Vous savez, les discours d'incitation à la haine sont punis par la loi dans de nombreux pays. La réponse ne réside donc pas dans la violence physique, mais dans l'implication du pouvoir judiciaire, ce qui est très différent.

Si vous tenez vraiment à vous impliquer, prenez l'exemple du mouvement des droits civiques et de Martin Luther King dans les années 1960. Ces gens-là ont défendu la non-violence alors qu'ils étaient constamment attaqués – verbalement et physiquement. Ils n'ont pas répondu, en ont souvent payé le prix, mais ils sont aujourd'hui un modèle pour notre société.

Et que pensez-vous des gens bien élevés qui ne peuvent s'empêcher de prendre du plaisir en voyant un néonazi se faire frapper ?
Les crimes de pensée n'existent pas, il est toujours utile de le rappeler. Je comprends parfaitement qu'on puisse sourire en voyant un néonazi se faire frapper – il devient la victime d'un acte qu'il a toujours plus ou moins défendu dans ses propos. Il faudrait être un surhomme au sens moral du terme pour ne prendre aucun plaisir à voir les extrémistes se faire frapper. Mais ça ne justifie en rien un tel acte.

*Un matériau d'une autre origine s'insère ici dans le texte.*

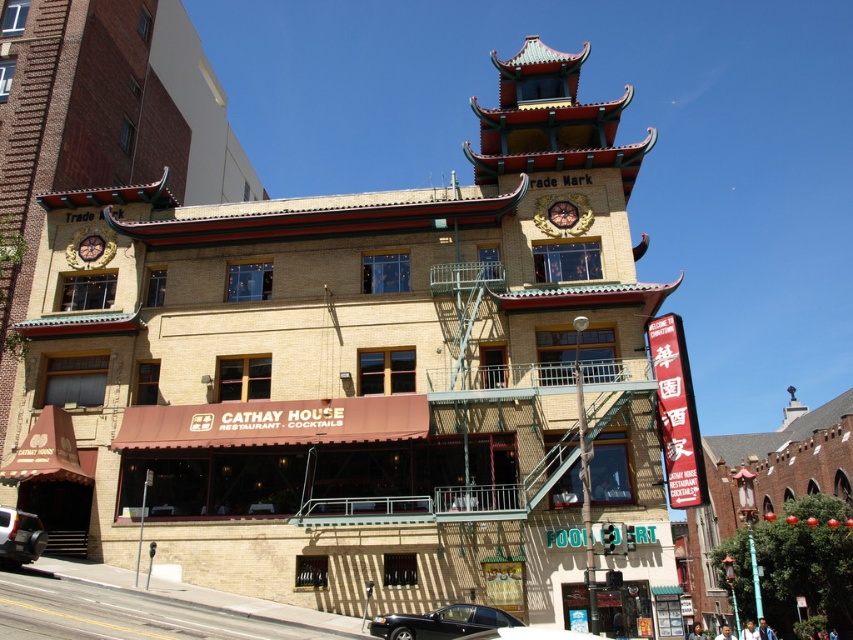 You are standing at the entrance of Cathay House restaurant and want to park your car. The parking lot is located at point 0.839, 0.023. Is the silver metallic car at lower left blocking your path to the parking spot?

The silver metallic car at lower left is located at point (19, 536), which is exactly where the parking spot is. Therefore, the silver metallic car at lower left is blocking your path to the parking spot.

In the scene shown: You are standing at the camera position and want to take a photo of the silver metallic car at lower left. The camera has a maximum zoom range of 30 meters. Can you capture the car without moving closer?

The silver metallic car at lower left and camera are 34.22 meters apart from each other. Since the camera can only zoom up to 30 meters, you cannot capture the car without moving closer.

You are standing at the entrance of Cathay House restaurant and want to park your car directly in front of the restaurant. Is the black glossy car at lower center currently blocking the parking spot?

The black glossy car at lower center is located at coordinates point (531, 634), which would be directly in front of the restaurant, so yes, it is blocking the parking spot.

S'il est acceptable de prendre un malin plaisir devant cette vidéo, qu'en est-il de la partager ?
Là, le problème se complexifie. Quand vous partagez un document quel qu'il soit, on peut vous accuser de justifier les actes qui sont cités/montrés dans ce document. Je crois que vous feriez mieux de ne pas partager de telles vidéos. Encore une fois, je me répète : la violence à l'encontre d'individus qui propagent des idées qui vous débectent ne pourra jamais se justifier.

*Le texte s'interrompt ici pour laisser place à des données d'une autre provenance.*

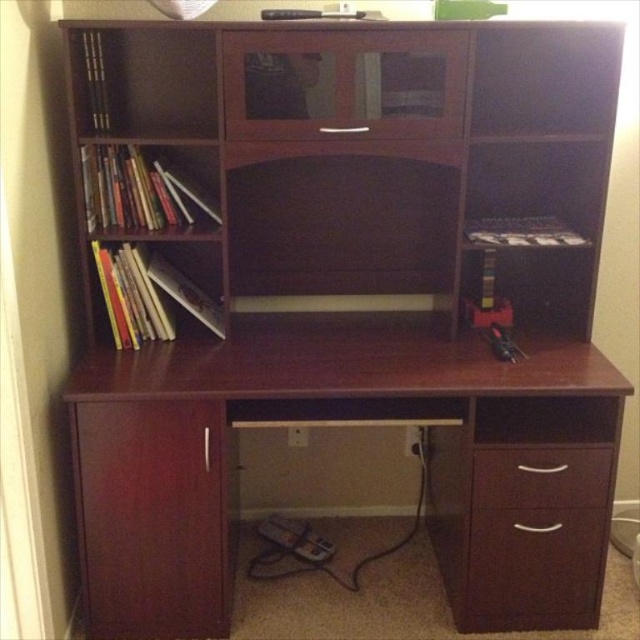 Question: Which object appears farthest from the camera in this image?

Si je croise un néonazi dans la rue, mieux vaut donc que je fasse comme si je ne le connaissais pas ?
Il vaudrait mieux modifier les termes de votre question. Ce qui importe, ce n'est pas ce que vous ferez au moment où vous croiserez une telle personne. Non, la question que vous devriez vous poser est tout autre : qu'est-ce que je fais au quotidien pour lutter contre la propagation des discours de haine ? Vous pouvez vous impliquer d'une façon et d'une autre, vous avez des centaines de choix qui s'offrent à vous. Vous poser la question de savoir si vous avez le droit de frapper un néonazi est totalement réducteur, et profondément inutile.

C'est noté. Merci Randy.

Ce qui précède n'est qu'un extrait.